Ma sarebbe comunque interessante scoprire come i sostenitori della crescita come antidoto positivo del riscaldamento climatico (o viceversa) quali Goklany, pensano di convincere ad esempio le multinazionali del farmaco a sostenere i costi per contrastare la malaria in aumento, se tuttora non vogliono cedere i brevetti ai paesi in via di sviluppo per autoprodursi i farmaci necessari a curare patologie endemiche e che l’aumento della temperatura porterebbe ad ampliarsi ulteriormente. Del resto questa parte imprenditoriale potrebbe non essere d’accordo nell’accollarsi da sola gli oneri per ridurre una parte dei problemi. Quando tra l’altro, proprio da parte del mondo delle multinazionali, si è intuito che investire nell’ambiente e nella sostenibilità sarà il futuro dei mercati globalizzati. E per questo sono assai interessati a far parte della partita, ma per giocarla in attivo e non certo passivamente.

E’ evidente che l’incertezza degli scenari gioca a favore, sin troppo bene, di chi è scettico nei confronti degli effetti del global warming. Del resto è sempre sull’incertezza del mondo scientifico che si gioca la partita tra chi vorrebbe prevenire o frenare le conseguenze di un fenomeno e chi invece le vorrebbe prima sperimentare in concreto. E la carenza di dati, l’informazione insufficiente sulla sfera ambientale, non mettono di fatto gli scienziati nelle condizioni di poter avere certezze di quanto accadrà nei prossimi decenni. Dal momento che le variabili in atto sono anche di una discreta entità.

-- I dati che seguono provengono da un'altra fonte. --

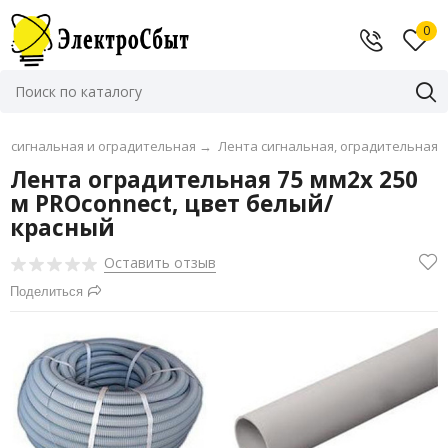
0
а сигнальная и оградительная
→
Лента сигнальная, оградительная
Лента оградительная 75 мм2х 250
м PROconnect, цвет белый/
красный
Оставить отзыв
Поделиться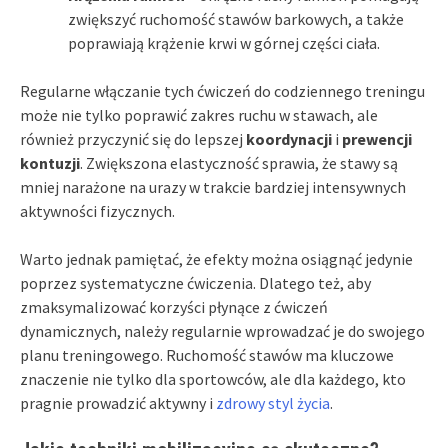
zwiększyć ruchomość stawów barkowych, a także
poprawiają krążenie krwi w górnej części ciała.
Regularne włączanie tych ćwiczeń do codziennego treningu
może nie tylko poprawić zakres ruchu w stawach, ale
również przyczynić się do lepszej
koordynacji
i
prewencji
kontuzji
. Zwiększona elastyczność sprawia, że stawy są
mniej narażone na urazy w trakcie bardziej intensywnych
aktywności fizycznych.
Warto jednak pamiętać, że efekty można osiągnąć jedynie
poprzez systematyczne ćwiczenia. Dlatego też, aby
zmaksymalizować korzyści płynące z ćwiczeń
dynamicznych, należy regularnie wprowadzać je do swojego
planu treningowego. Ruchomość stawów ma kluczowe
znaczenie nie tylko dla sportowców, ale dla każdego, kto
pragnie prowadzić aktywny i
zdrowy styl życia
.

Ma anche restando a quanto accade solo nella nostra vita contemporanea, i segnali indicano quale sia la strada da seguire. Si tratta di passare dalle parole ai fatti. E questa è l’assunzione di responsabilità cui Massimo Serafini richiama anche il mondo ambientalista dal fondo che ha scritto su Aprile di questo mese: «se vuole incidere e fare della lotta al riscaldamento globale la priorità delle scelte di governo».

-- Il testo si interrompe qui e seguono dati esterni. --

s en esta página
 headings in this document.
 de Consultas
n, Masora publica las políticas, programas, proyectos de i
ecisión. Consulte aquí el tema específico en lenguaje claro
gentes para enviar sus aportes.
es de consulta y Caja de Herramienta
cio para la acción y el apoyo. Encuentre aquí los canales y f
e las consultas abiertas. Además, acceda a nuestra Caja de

«A che serve continuare a lamentarsi che le riduzioni previste dalla commissione europea sono troppo modeste- si chiede Serafini- o denunciare che queste aprono spazi al carbone o all’agnosticismo del nucleare, se non si fanno i conti con le emissioni aumentate ( del 13% rispetto ai livelli del ’90, anziché diminuire del 6,5% come previsto dagli impegni di Kyoto, ndr) anziché diminuite?». fare i conti secondo Serafini, significa anche ammettere che l’aumento è imputabile sicuramente per le resistenze fortissime da parte di Eni e Enel al cambiamento dei propri interessi acquisiti, «a anche perché molti ambientalisti hanno impedito in questi anni il decollo dell’eolico, contrastato le biomasse e i biocarburanti e infine in attesa del 100% rinnovabile, rifiutato il metano come fonte di transizione».

Come dire, adesso che il coro ha quasi un´unica voce, non si mettano gli ambientalisti dalla parte di chi stecca!